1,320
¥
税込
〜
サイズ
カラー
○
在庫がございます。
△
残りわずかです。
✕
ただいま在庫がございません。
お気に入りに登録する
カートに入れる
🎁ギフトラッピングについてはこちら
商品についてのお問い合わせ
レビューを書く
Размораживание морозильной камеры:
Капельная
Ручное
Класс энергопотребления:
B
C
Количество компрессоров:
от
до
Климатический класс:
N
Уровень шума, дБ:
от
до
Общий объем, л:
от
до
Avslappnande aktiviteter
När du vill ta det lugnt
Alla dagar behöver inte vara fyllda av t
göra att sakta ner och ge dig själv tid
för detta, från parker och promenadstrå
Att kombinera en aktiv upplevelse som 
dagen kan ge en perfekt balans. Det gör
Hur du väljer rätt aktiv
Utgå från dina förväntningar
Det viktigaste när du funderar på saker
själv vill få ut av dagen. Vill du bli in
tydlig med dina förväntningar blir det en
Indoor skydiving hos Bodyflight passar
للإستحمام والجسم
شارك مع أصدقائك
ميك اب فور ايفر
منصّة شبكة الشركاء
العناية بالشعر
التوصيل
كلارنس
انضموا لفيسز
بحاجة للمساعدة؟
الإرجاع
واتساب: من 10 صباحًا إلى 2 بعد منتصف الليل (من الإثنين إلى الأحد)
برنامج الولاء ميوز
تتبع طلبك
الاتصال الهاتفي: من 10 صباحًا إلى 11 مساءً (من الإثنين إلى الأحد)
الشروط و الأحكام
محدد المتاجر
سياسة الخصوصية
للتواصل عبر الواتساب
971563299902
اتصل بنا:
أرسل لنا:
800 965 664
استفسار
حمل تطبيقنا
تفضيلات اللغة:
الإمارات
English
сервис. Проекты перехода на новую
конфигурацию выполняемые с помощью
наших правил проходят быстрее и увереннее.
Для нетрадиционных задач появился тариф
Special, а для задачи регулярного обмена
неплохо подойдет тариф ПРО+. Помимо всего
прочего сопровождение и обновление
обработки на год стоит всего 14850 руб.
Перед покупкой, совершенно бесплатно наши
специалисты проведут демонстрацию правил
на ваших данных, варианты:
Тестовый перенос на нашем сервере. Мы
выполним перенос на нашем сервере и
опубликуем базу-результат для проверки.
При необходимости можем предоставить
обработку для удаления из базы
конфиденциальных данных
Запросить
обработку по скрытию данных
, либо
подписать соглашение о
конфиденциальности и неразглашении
++++++++++++++++++++
_Task item_: Copy out each line of the listing that holds "всего".

_Output for this exercise_:
неплохо подойдет тариф ПРО+. Помимо всего
обработки на год стоит всего 14850 руб.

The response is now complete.